• _Data supplied_
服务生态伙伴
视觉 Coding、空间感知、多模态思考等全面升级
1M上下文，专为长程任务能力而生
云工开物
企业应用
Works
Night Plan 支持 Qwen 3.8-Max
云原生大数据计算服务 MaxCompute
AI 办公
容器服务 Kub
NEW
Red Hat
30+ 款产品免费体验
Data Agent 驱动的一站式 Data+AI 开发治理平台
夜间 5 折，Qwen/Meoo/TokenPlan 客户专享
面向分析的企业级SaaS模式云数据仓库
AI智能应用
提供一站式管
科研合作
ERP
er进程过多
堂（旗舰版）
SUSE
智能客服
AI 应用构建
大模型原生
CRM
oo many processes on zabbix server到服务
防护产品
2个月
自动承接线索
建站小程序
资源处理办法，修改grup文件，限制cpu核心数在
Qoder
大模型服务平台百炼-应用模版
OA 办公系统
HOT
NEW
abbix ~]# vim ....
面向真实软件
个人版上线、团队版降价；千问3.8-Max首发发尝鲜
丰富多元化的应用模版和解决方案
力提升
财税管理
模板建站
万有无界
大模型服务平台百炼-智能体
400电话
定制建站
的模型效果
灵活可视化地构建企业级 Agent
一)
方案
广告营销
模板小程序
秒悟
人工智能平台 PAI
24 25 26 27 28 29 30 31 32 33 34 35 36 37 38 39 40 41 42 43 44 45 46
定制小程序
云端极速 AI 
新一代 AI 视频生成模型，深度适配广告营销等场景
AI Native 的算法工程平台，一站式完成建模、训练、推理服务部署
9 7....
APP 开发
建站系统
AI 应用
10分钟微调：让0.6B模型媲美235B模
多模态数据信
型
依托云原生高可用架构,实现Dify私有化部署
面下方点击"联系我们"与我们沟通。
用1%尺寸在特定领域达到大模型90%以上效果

---

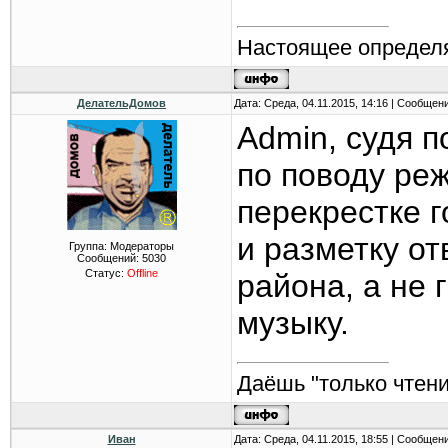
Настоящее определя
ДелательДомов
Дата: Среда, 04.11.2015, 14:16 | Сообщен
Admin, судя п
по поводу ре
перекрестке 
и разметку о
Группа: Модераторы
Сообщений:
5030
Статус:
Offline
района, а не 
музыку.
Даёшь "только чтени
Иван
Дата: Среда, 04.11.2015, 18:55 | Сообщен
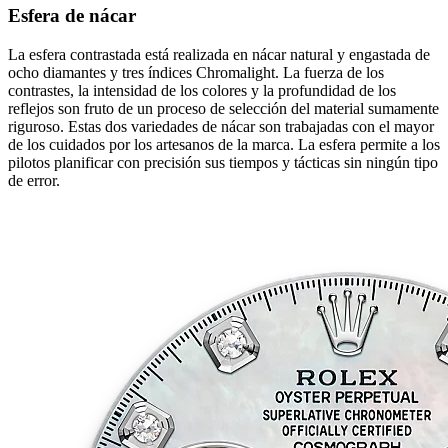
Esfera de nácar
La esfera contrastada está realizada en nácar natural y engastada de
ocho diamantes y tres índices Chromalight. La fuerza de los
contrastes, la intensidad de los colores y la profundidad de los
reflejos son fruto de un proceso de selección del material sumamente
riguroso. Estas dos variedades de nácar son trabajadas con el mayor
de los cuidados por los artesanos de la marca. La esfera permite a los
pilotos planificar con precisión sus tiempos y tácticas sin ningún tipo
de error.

...

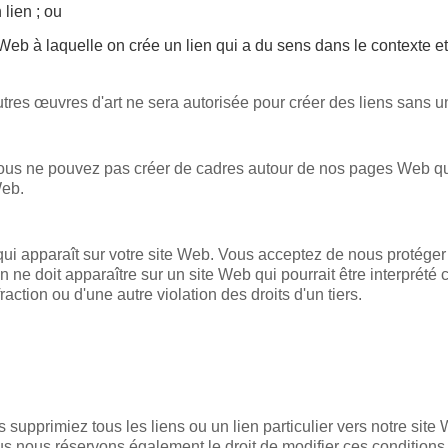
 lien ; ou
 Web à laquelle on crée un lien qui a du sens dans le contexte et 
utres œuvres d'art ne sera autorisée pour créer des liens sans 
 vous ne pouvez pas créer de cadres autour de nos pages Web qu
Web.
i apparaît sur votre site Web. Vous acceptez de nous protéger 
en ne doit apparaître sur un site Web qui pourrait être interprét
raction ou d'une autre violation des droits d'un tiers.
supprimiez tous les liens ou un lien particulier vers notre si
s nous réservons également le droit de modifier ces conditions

• _Your objective_
Which lines above hold the word "Qwen"? Copy each of them.

• _Worked solution_
Night Plan 支持 Qwen 3.8-Max
夜间 5 折，Qwen/Meoo/TokenPlan 客户专享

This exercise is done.